[Stored data entries]

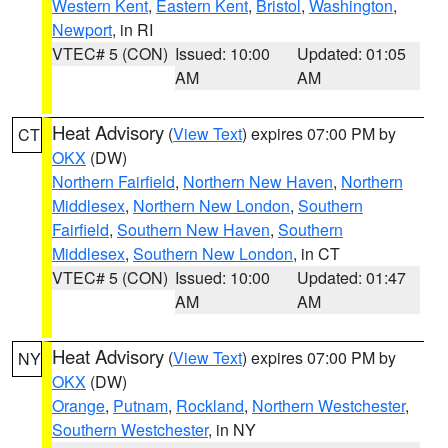
Western Kent
,
Eastern Kent
,
Bristol
,
Washington
,
Newport
, in RI
VTEC# 5 (CON)
Issued: 10:00
Updated: 01:05
AM
AM
Heat Advisory
(
View Text
) expires 07:00 PM by
CT
OKX
(DW)
Northern Fairfield
,
Northern New Haven
,
Northern
Middlesex
,
Northern New London
,
Southern
Fairfield
,
Southern New Haven
,
Southern
Middlesex
,
Southern New London
, in CT
VTEC# 5 (CON)
Issued: 10:00
Updated: 01:47
AM
AM
Heat Advisory
(
View Text
) expires 07:00 PM by
NY
OKX
(DW)
Orange
,
Putnam
,
Rockland
,
Northern Westchester
,
Southern Westchester
, in NY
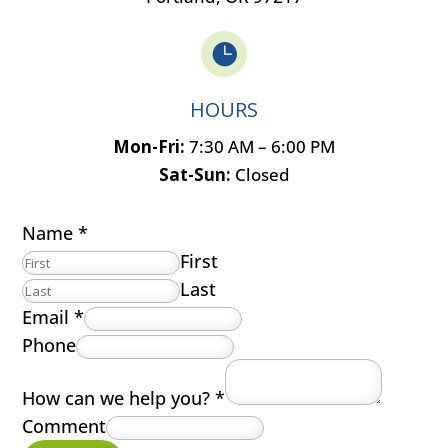

HOURS
Mon-Fri:
7:30 AM – 6:00 PM
Sat-Sun:
Closed
Name
*
First
Last
Email
*
Phone
How can we help you?
*
Comment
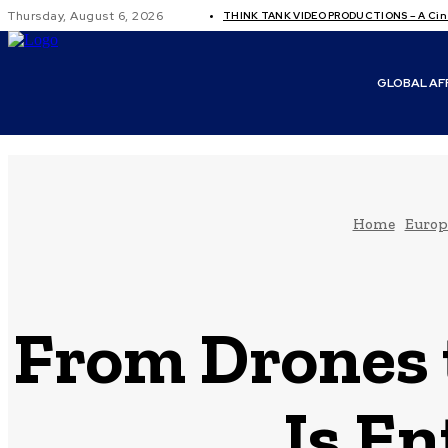
Thursday, August 6, 2026
THINK TANK VIDEO PRODUCTIONS – A Cine
GLOBAL AF
Home
Europ
From Drones t
Is En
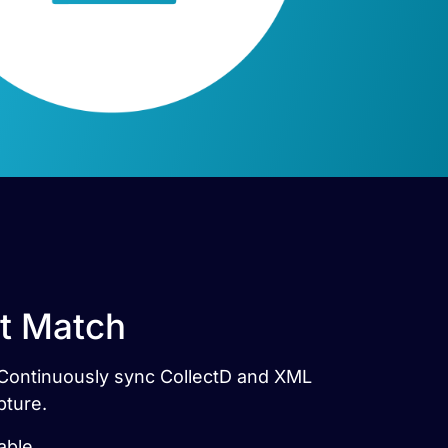
ct Match
s. Continuously sync CollectD and XML
pture.
able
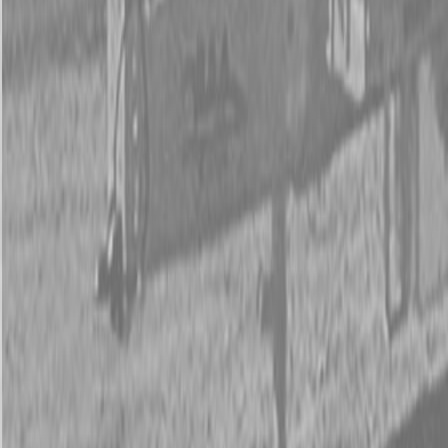
New Land Pride LR05 Series Landscape Rakes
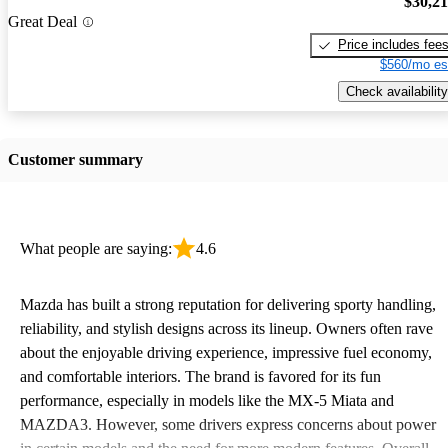
$30,2
Great Deal
Price includes fee
$560/mo es
Check availability
Customer summary
What people are saying:
4.6
Mazda has built a strong reputation for delivering sporty handling,
reliability, and stylish designs across its lineup. Owners often rave
about the enjoyable driving experience, impressive fuel economy,
and comfortable interiors. The brand is favored for its fun
performance, especially in models like the MX-5 Miata and
MAZDA3. However, some drivers express concerns about power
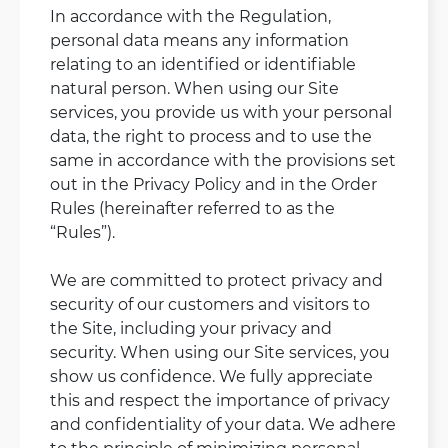
In accordance with the Regulation,
personal data means any information
relating to an identified or identifiable
natural person. When using our Site
services, you provide us with your personal
data, the right to process and to use the
same in accordance with the provisions set
out in the Privacy Policy and in the Order
Rules (hereinafter referred to as the
“Rules”).
We are committed to protect privacy and
security of our customers and visitors to
the Site, including your privacy and
security. When using our Site services, you
show us confidence. We fully appreciate
this and respect the importance of privacy
and confidentiality of your data. We adhere
to the principle of minimizing personal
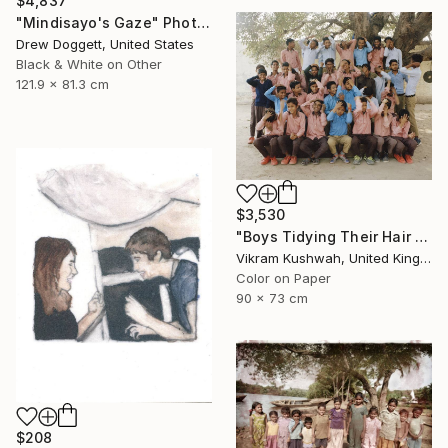
$4,837
"Mindisayo's Gaze" Photograph
Drew Doggett, United States
Black & White on Other
121.9 x 81.3 cm
$3,530
"Boys Tidying Their Hair (medium) - Limited Edition of 8" Photograph
Vikram Kushwah, United Kingdom
Color on Paper
90 x 73 cm
$208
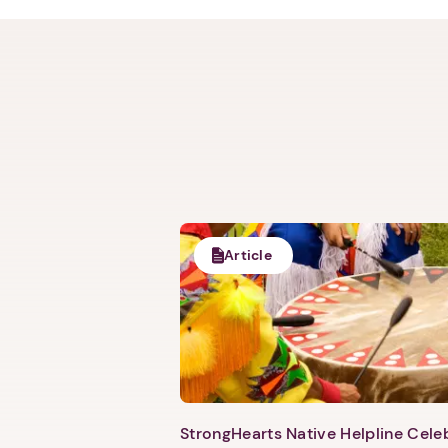
Article
StrongHearts Native Helpline Cel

Exercise aim - Lines that contain "Haven" are to be copied from the records above.

Written answer -
Northern New Haven
Southern New Haven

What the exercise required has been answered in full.